Page-level text extractions
—————

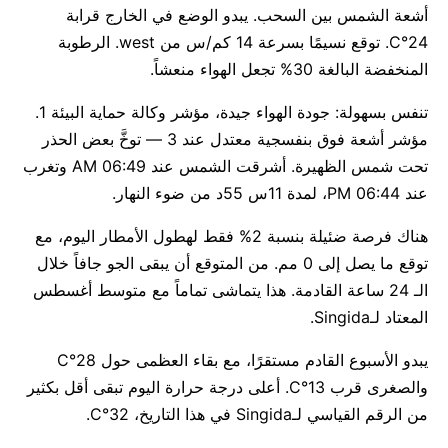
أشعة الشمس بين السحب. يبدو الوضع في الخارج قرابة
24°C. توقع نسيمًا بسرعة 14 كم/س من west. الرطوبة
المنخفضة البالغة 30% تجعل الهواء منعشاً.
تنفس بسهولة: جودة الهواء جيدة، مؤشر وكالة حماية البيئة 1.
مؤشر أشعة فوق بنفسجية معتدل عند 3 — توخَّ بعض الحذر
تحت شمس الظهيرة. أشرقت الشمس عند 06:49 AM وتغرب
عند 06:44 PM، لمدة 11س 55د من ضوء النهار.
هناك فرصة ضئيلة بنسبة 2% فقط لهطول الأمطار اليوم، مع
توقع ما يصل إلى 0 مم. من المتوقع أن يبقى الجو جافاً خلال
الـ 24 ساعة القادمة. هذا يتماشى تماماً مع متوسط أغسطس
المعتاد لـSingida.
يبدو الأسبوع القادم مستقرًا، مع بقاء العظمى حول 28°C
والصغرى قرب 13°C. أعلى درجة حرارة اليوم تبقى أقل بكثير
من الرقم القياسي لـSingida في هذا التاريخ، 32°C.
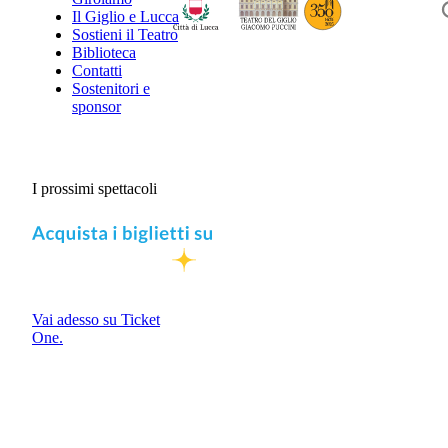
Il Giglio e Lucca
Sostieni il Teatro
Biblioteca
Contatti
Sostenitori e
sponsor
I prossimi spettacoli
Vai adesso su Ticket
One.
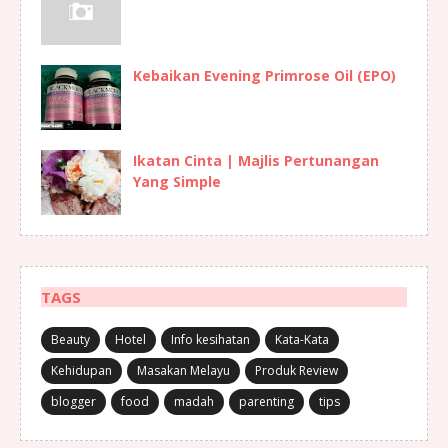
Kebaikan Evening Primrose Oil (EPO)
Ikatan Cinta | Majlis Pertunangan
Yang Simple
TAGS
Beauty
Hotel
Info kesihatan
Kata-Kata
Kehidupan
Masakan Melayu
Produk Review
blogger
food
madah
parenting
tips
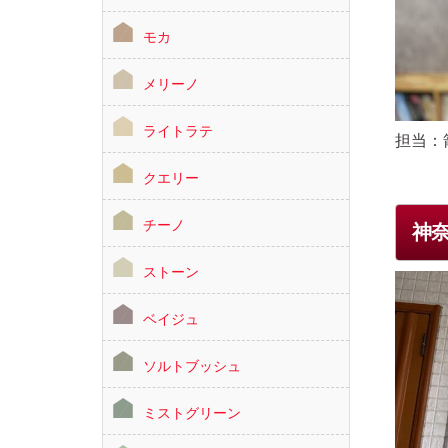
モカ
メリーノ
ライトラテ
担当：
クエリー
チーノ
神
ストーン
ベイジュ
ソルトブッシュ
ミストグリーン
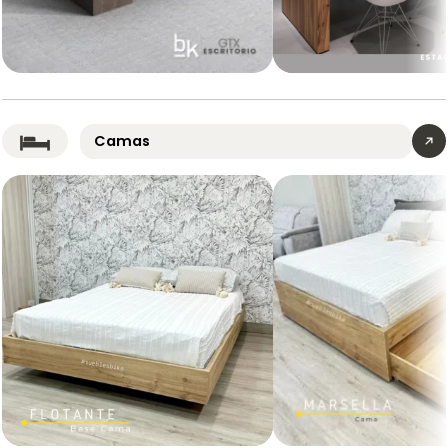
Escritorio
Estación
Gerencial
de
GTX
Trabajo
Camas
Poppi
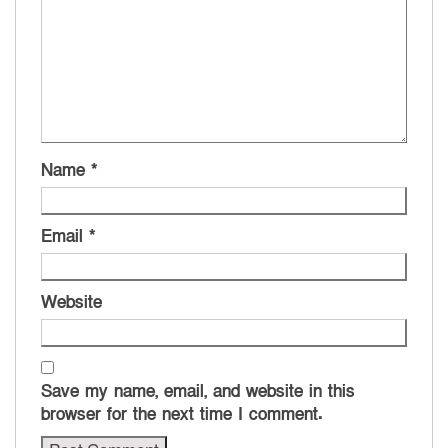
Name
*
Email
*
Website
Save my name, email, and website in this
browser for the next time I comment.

—————

Print each record exactly as it stands, skipping the pictures.

## SOLVED PROBLEM:
أشعة الشمس بين السحب. يبدو الوضع في الخارج قرابة
24°C. توقع نسيمًا بسرعة 14 كم/س من west. الرطوبة
المنخفضة البالغة 30% تجعل الهواء منعشاً.
تنفس بسهولة: جودة الهواء جيدة، مؤشر وكالة حماية البيئة 1.
مؤشر أشعة فوق بنفسجية معتدل عند 3 — توخَّ بعض الحذر
تحت شمس الظهيرة. أشرقت الشمس عند 06:49 AM وتغرب
عند 06:44 PM، لمدة 11س 55د من ضوء النهار.
هناك فرصة ضئيلة بنسبة 2% فقط لهطول الأمطار اليوم، مع
توقع ما يصل إلى 0 مم. من المتوقع أن يبقى الجو جافاً خلال
الـ 24 ساعة القادمة. هذا يتماشى تماماً مع متوسط أغسطس
المعتاد لـSingida.
يبدو الأسبوع القادم مستقرًا، مع بقاء العظمى حول 28°C
والصغرى قرب 13°C. أعلى درجة حرارة اليوم تبقى أقل بكثير
من الرقم القياسي لـSingida في هذا التاريخ، 32°C.
Il Giglio e Lucca
Sostieni il Teatro
Biblioteca
Contatti
Sostenitori e
sponsor
I prossimi spettacoli
Vai adesso su Ticket
One.
Kebaikan Evening Primrose Oil (EPO)
Ikatan Cinta | Majlis Pertunangan
Yang Simple
TAGS
Beauty
Hotel
Info kesihatan
Kata-Kata
Kehidupan
Masakan Melayu
Produk Review
blogger
food
madah
parenting
tips
モカ
メリーノ
ライトラテ
担当：
クエリー
チーノ
神
ストーン
ベイジュ
ソルトブッシュ
ミストグリーン
Escritorio
Estación
Gerencial
de
GTX
Trabajo
Camas
Poppi
Name
*
Email
*
Website
Save my name, email, and website in this
browser for the next time I comment.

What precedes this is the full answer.